> [WHAT TO DO]: The entries below hold a line with "LIENS UTILES" and a line with "Autoconcept - Fordonsgaranti". Return those lines and all that lie between them, exactly and only.

MATERIAL SUPPLIED section start

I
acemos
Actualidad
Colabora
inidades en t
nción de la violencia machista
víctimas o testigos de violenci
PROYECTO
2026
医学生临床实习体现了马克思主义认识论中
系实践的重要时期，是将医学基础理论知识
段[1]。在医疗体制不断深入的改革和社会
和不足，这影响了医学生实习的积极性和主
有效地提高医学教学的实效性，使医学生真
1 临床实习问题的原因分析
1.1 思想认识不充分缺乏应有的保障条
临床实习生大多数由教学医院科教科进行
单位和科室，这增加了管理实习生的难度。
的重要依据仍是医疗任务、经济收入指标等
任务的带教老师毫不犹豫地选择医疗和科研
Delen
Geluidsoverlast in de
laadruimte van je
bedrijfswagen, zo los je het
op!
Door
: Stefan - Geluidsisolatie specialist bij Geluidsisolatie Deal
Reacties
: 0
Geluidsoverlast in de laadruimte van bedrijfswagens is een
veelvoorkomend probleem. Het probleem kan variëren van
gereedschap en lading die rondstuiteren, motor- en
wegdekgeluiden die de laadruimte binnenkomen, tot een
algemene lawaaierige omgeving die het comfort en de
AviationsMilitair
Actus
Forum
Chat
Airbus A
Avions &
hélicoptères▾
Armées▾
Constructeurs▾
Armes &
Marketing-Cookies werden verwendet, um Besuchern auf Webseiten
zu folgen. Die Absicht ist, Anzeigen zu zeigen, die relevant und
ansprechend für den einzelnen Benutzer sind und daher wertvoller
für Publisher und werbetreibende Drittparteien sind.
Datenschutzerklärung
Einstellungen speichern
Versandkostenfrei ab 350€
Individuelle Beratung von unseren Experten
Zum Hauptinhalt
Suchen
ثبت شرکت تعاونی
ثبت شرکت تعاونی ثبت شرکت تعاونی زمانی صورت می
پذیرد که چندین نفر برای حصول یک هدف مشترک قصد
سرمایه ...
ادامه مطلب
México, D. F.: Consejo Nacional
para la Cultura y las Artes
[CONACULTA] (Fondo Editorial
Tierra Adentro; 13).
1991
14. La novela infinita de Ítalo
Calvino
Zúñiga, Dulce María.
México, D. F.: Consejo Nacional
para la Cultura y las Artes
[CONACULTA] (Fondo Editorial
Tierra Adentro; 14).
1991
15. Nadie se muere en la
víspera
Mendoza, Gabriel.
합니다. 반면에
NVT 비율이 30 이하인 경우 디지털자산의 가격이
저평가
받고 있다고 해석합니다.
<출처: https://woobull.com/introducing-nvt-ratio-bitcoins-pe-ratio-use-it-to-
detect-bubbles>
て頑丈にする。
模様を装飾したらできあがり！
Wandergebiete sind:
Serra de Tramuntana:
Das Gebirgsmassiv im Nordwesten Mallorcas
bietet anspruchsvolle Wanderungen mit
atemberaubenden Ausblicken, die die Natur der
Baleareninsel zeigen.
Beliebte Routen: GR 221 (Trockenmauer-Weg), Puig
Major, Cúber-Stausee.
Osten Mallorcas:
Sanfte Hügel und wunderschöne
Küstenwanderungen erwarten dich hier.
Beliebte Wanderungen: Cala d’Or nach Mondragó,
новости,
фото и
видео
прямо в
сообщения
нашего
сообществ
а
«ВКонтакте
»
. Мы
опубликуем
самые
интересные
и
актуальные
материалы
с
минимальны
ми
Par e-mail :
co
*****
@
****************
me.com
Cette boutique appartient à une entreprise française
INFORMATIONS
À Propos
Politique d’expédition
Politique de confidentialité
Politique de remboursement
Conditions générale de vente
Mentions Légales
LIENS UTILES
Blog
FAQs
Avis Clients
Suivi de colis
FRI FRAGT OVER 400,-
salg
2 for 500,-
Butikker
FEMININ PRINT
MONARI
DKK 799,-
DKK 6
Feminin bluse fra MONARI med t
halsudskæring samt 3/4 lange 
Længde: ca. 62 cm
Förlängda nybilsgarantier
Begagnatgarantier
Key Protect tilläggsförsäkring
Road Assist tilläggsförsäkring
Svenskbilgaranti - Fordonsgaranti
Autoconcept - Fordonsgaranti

MATERIAL SUPPLIED section end
MATERIAL SUPPLIED section start

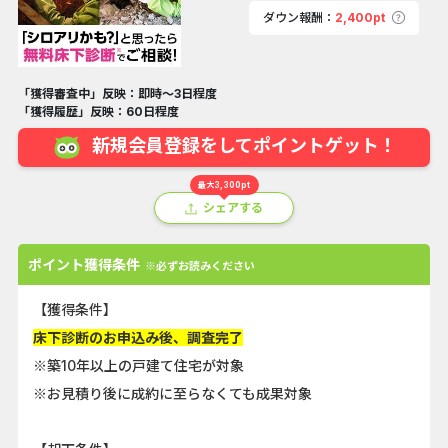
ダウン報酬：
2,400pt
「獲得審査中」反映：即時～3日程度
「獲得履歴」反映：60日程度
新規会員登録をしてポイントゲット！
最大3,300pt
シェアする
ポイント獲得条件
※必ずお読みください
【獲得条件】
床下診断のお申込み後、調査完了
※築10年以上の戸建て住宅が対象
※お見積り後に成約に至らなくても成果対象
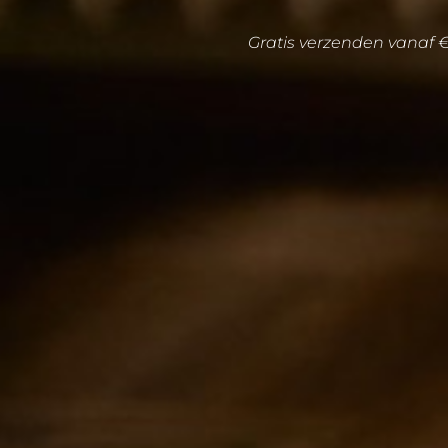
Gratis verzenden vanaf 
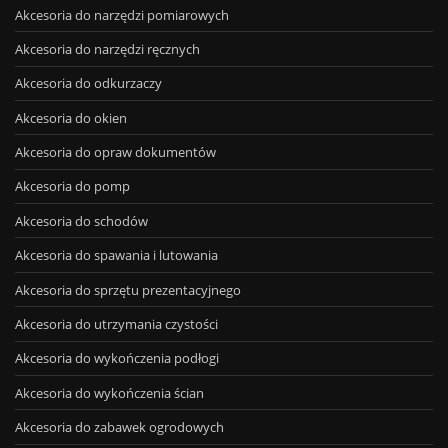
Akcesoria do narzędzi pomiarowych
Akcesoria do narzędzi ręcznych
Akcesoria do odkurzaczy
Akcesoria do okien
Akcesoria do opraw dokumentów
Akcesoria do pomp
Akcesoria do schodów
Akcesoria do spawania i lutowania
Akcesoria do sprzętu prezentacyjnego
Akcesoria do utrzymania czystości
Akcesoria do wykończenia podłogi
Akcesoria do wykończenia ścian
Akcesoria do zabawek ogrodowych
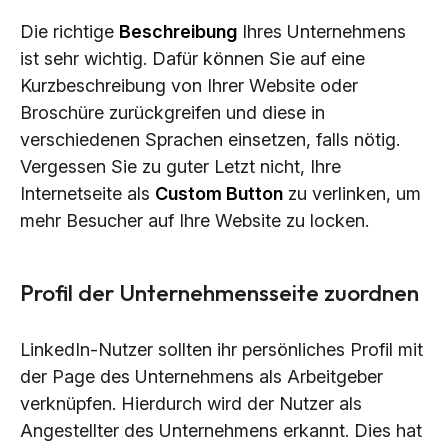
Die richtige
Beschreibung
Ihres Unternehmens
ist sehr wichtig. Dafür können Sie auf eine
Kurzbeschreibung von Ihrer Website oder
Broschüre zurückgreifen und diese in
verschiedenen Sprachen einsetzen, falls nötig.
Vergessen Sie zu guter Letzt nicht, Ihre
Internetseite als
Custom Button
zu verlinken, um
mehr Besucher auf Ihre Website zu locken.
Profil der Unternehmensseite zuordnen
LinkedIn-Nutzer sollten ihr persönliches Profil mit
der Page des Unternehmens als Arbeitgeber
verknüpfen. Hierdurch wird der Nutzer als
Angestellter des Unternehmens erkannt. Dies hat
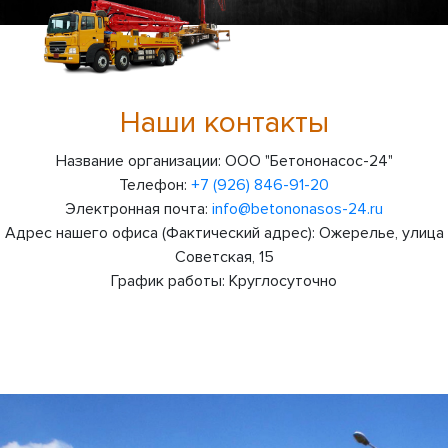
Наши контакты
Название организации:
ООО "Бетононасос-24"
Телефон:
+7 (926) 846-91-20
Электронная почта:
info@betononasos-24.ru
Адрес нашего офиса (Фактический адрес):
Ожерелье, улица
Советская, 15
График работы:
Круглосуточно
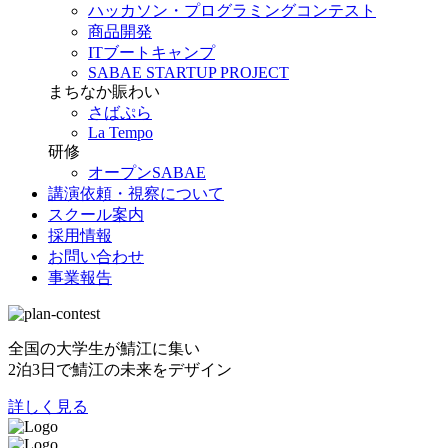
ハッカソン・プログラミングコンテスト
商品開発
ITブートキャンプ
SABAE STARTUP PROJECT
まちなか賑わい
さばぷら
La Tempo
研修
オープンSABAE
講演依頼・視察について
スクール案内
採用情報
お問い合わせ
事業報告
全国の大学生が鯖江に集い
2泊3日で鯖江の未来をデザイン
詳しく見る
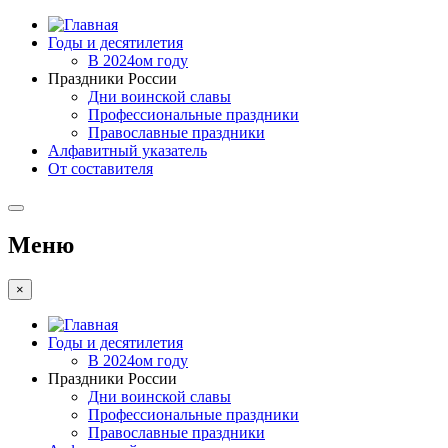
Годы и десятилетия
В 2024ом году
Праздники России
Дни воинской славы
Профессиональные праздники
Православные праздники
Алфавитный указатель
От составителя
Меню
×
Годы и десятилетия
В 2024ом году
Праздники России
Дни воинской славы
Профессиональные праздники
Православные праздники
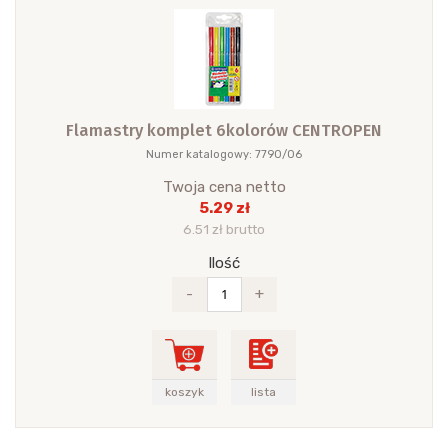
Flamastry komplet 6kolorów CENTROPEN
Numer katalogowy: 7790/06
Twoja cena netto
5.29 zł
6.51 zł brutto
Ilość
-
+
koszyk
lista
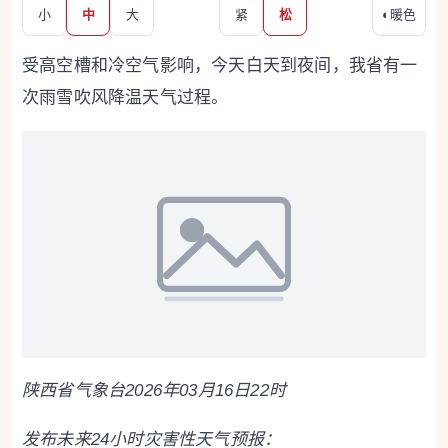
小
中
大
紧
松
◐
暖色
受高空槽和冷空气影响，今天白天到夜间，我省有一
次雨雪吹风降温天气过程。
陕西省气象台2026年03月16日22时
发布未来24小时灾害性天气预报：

MATERIAL SUPPLIED section end

> [ANSWER FOR THE TASK]:
LIENS UTILES
Blog
FAQs
Avis Clients
Suivi de colis
FRI FRAGT OVER 400,-
salg
2 for 500,-
Butikker
FEMININ PRINT
MONARI
DKK 799,-
DKK 6
Feminin bluse fra MONARI med t
halsudskæring samt 3/4 lange 
Længde: ca. 62 cm
Förlängda nybilsgarantier
Begagnatgarantier
Key Protect tilläggsförsäkring
Road Assist tilläggsförsäkring
Svenskbilgaranti - Fordonsgaranti
Autoconcept - Fordonsgaranti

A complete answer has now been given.